Source data:
•••••

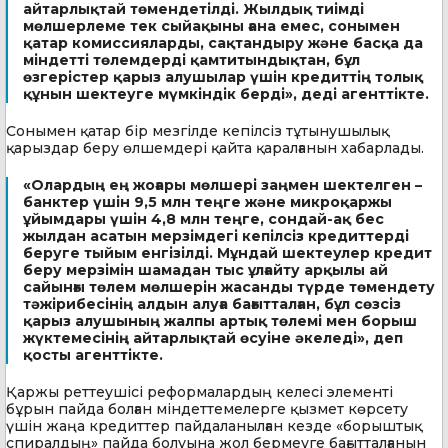
айтарлықтай төмендетілді. Жылдық тиімді
мөлшерлеме тек сыйақыны ғана емес, сонымен
қатар комиссияларды, сақтандыру және басқа да
міндетті төлемдерді қамтитындықтан, бұл
өзгерістер қарыз алушылар үшін кредиттің толық
құнын шектеуге мүмкіндік берді», деді агенттікте.
Сонымен қатар бір мезгілде кепілсіз тұтынушылық
қарыздар беру өлшемдері қайта қаралғанын хабарлады.
«Олардың ең жоғары мөлшері заңмен шектелген –
банктер үшін 9,5 млн теңге және микроқаржы
ұйымдары үшін 4,8 млн теңге, сондай-ақ бес
жылдан асатын мерзімдегі кепілсіз кредиттерді
беруге тыйым енгізілді. Мұндай шектеулер кредит
беру мерзімін шамадан тыс ұлғайту арқылы ай
сайынғы төлем мөлшерін жасанды түрде төмендету
тәжірибесінің алдын алуға бағытталған, бұл сөзсіз
қарыз алушының жалпы артық төлемі мен борыш
жүктемесінің айтарлықтай өсуіне әкеледі», деп
қосты агенттікте.
Қаржы реттеушісі реформалардың келесі элементі
бұрын пайда болған міндеттемелерге қызмет көрсету
үшін жаңа кредиттер пайдаланылған кезде «борыштық
спиралдың» пайда болуына жол бермеуге бағытталғанын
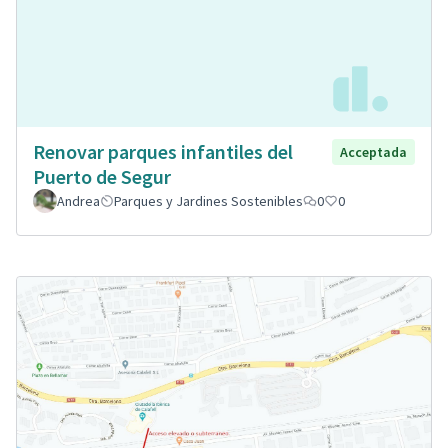
Renovar parques infantiles del
Acceptada
Puerto de Segur
Andrea
Parques y Jardines Sostenibles
0
0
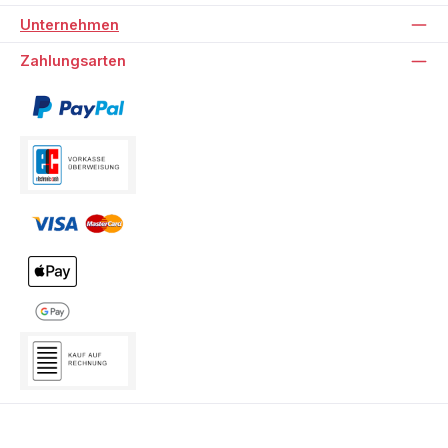
Unternehmen
Zahlungsarten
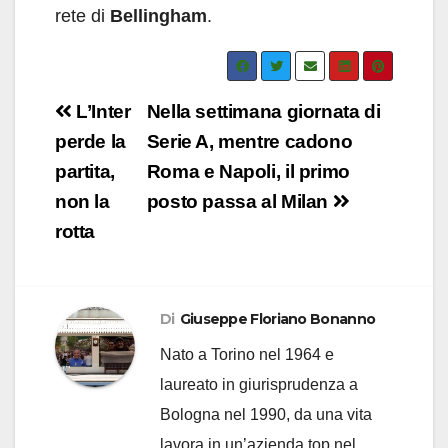
rete di
Bellingham
.
Navigazione
L’Inter
Nella settimana giornata di
articoli
perde la
Serie A, mentre cadono
partita,
Roma e Napoli, il primo
non la
posto passa al Milan
rotta
Di
Giuseppe Floriano Bonanno
Nato a Torino nel 1964 e
laureato in giurisprudenza a
Bologna nel 1990, da una vita
lavora in un’azienda top nel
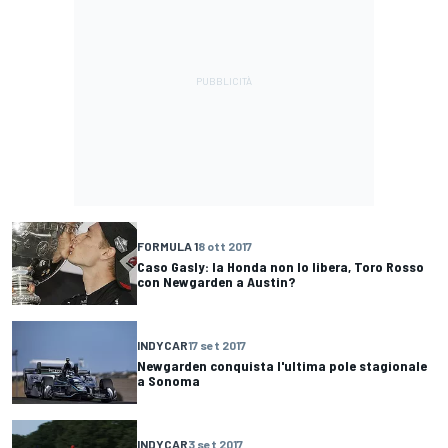
FORMULA 1
8 ott 2017
Caso Gasly: la Honda non lo libera, Toro Rosso
con Newgarden a Austin?
INDYCAR
17 set 2017
Newgarden conquista l'ultima pole stagionale
a Sonoma
INDYCAR
3 set 2017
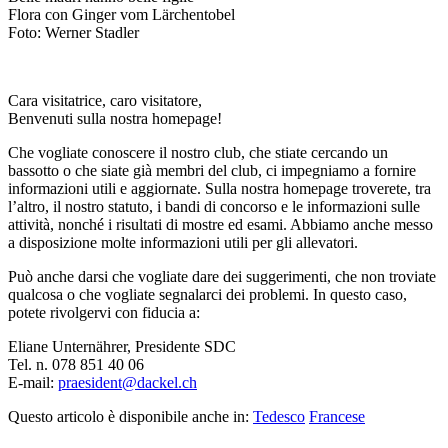
Flora con Ginger vom Lärchentobel
Foto: Werner Stadler
C
ara visitatrice, caro visitatore,
Benvenuti sulla nostra homepage!
Che vogliate conoscere il nostro club, che stiate cercando un
bassotto o che siate già membri del club, ci impegniamo a fornire
informazioni utili e aggiornate. Sulla nostra homepage troverete, tra
l’altro, il nostro statuto, i bandi di concorso e le informazioni sulle
attività, nonché i risultati di mostre ed esami. Abbiamo anche messo
a disposizione molte informazioni utili per gli allevatori.
Può anche darsi che vogliate dare dei suggerimenti, che non troviate
qualcosa o che vogliate segnalarci dei problemi. In questo caso,
potete rivolgervi con fiducia a:
Eliane Unternährer, Presidente SDC
Tel. n. 078 851 40 06
E-mail:
praesident@dackel.ch
Questo articolo è disponibile anche in:
Tedesco
Francese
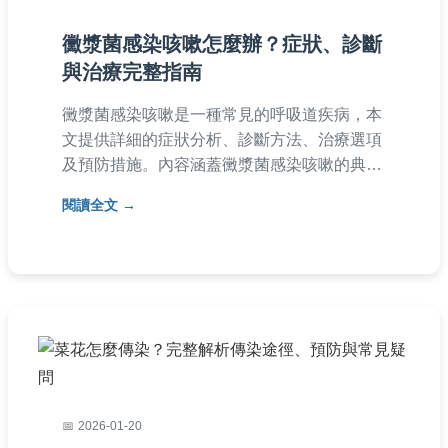
黴漿菌感染咳嗽怎麼辦？症狀、診斷
與治療完整指南
黴漿菌感染咳嗽是一種常見的呼吸道疾病，本
文提供詳細的症狀分析、診斷方法、治療選項
及預防措施。內容涵蓋黴漿菌感染咳嗽的典型
特徵，如持續性乾咳、發燒等，並解釋如何透
閱讀全文
過檢驗確診。治療部分包括抗生素選擇、居家
照顧技巧，以及何時該就醫。同時解答常見問
題，如傳染途徑、病程長短和預防方法。實用
資訊豐富，幫助讀者全面了解並有效應對黴漿
菌感染咳嗽。
2026-01-20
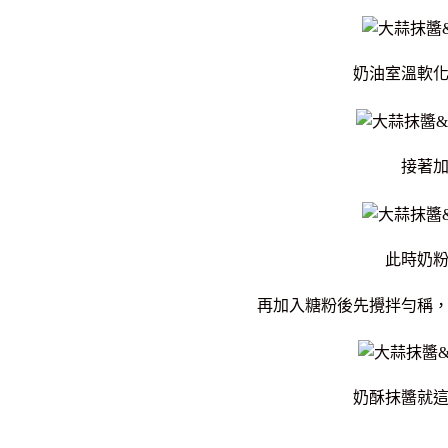
奶油室溫軟
接著
此時奶
再加入糖粉後先攪拌勻稱
奶酥抹醬就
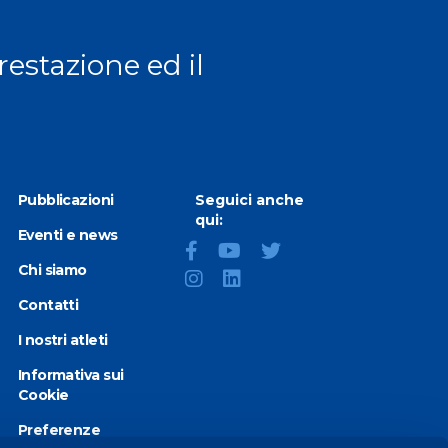
prestazione ed il
Pubblicazioni
Seguici anche
qui:
Eventi e news
Chi siamo
Contatti
I nostri atleti
Informativa sui
Cookie
Preferenze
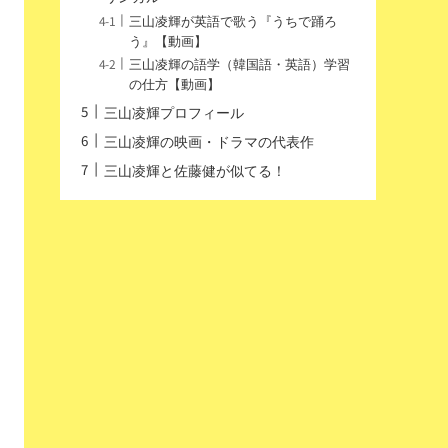
三山凌輝が英語で歌う『うちで踊ろ
う』【動画】
三山凌輝の語学（韓国語・英語）学習
の仕方【動画】
三山凌輝プロフィール
三山凌輝の映画・ドラマの代表作
三山凌輝と佐藤健が似てる！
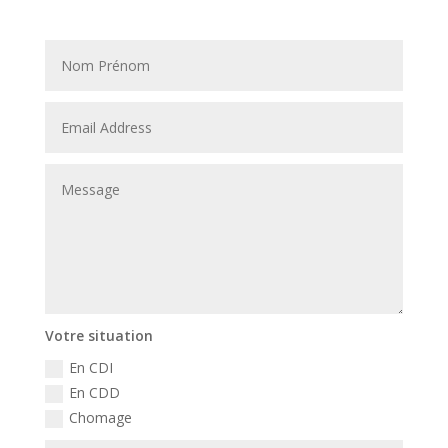
Votre situation
En CDI
En CDD
Chomage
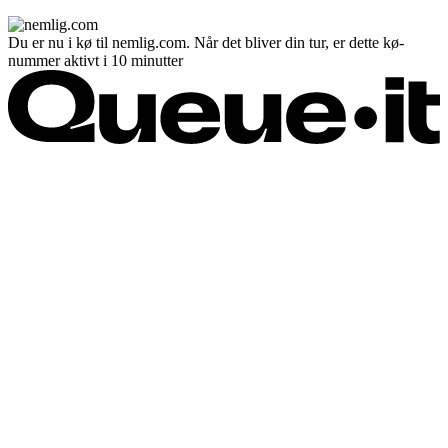
Du er nu i kø til nemlig.com. Når det bliver din tur, er dette kø-
nummer aktivt i 10 minutter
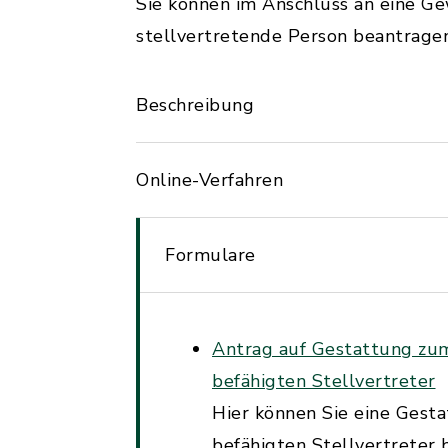
Sie können im Anschluss an eine G
stellvertretende Person beantragen
Beschreibung
Online-Verfahren
Formulare
Antrag auf Gestattung zu
befähigten Stellvertreter
Hier können Sie eine Ges
befähigten Stellvertreter 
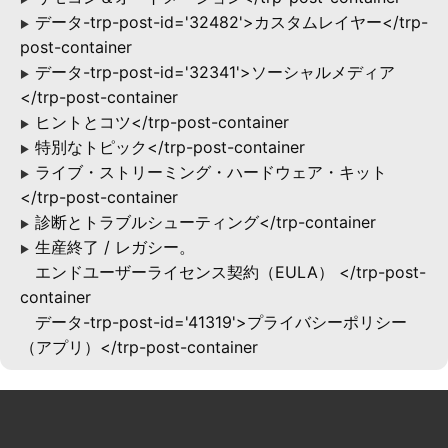
データ-trp-post-id='32482'>カスタムレイヤー</trp-
▶
post-container
データ-trp-post-id='32341'>ソーシャルメディア
▶
</trp-post-container
ヒントとコツ</trp-post-container
▶
特別なトピック</trp-post-container
▶
ライブ・ストリーミング・ハードウェア・キット
▶
</trp-post-container
診断とトラブルシューティング</trp-container
▶
生産終了 / レガシー。
▶
エンドユーザーライセンス契約（EULA） </trp-post-
container
データ-trp-post-id='41319'>プライバシーポリシー
（アプリ）</trp-post-container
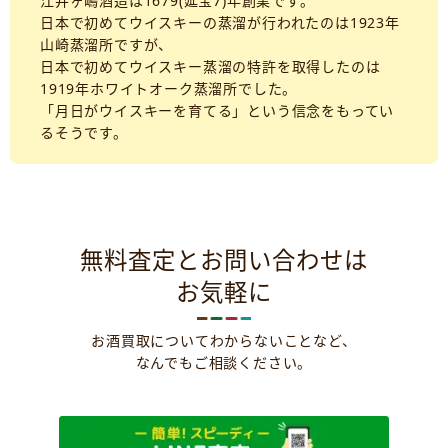
江井ヶ嶋酒造は1679(延宝7)年創業です。
日本で初めてウイスキーの蒸溜が行われたのは1923年
山崎蒸溜所ですが、
日本で初めてウイスキー蒸溜の特許を取得したのは
1919年ホワイトオーク蒸溜所でした。
「月日がウイスキーを育てる」という信念をもってい
るそうです。
無料査定とお問い合わせは
お気軽に
お酒買取についてわからないことなど、
なんでもご相談ください。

•••••

To do: Copying starts at the line containing "三山凌輝の語学（韓国語・英語）学習" and ends at the last line of the material above; repeat only those lines exactly and omit the pictures.

Exercise response:
三山凌輝の語学（韓国語・英語）学習
の仕方【動画】
三山凌輝プロフィール
三山凌輝の映画・ドラマの代表作
三山凌輝と佐藤健が似てる！
Votre situation
En CDI
En CDD
Chomage
Du er nu i kø til nemlig.com. Når det bliver din tur, er dette kø-
nummer aktivt i 10 minutter
Sie können im Anschluss an eine G
stellvertretende Person beantragen
Beschreibung
Online-Verfahren
Formulare
Antrag auf Gestattung zu
befähigten Stellvertreter
Hier können Sie eine Ges
befähigten Stellvertreter 
データ-trp-post-id='32482'>カスタムレイヤー</trp-
▶
post-container
データ-trp-post-id='32341'>ソーシャルメディア
▶
</trp-post-container
ヒントとコツ</trp-post-container
▶
特別なトピック</trp-post-container
▶
ライブ・ストリーミング・ハードウェア・キット
▶
</trp-post-container
診断とトラブルシューティング</trp-container
▶
生産終了 / レガシー。
▶
エンドユーザーライセンス契約（EULA） </trp-post-
container
データ-trp-post-id='41319'>プライバシーポリシー
（アプリ）</trp-post-container
江井ヶ嶋酒造は1679(延宝7)年創業です。
日本で初めてウイスキーの蒸溜が行われたのは1923年
山崎蒸溜所ですが、
日本で初めてウイスキー蒸溜の特許を取得したのは
1919年ホワイトオーク蒸溜所でした。
「月日がウイスキーを育てる」という信念をもってい
るそうです。
無料査定とお問い合わせは
お気軽に
お酒買取についてわからないことなど、
なんでもご相談ください。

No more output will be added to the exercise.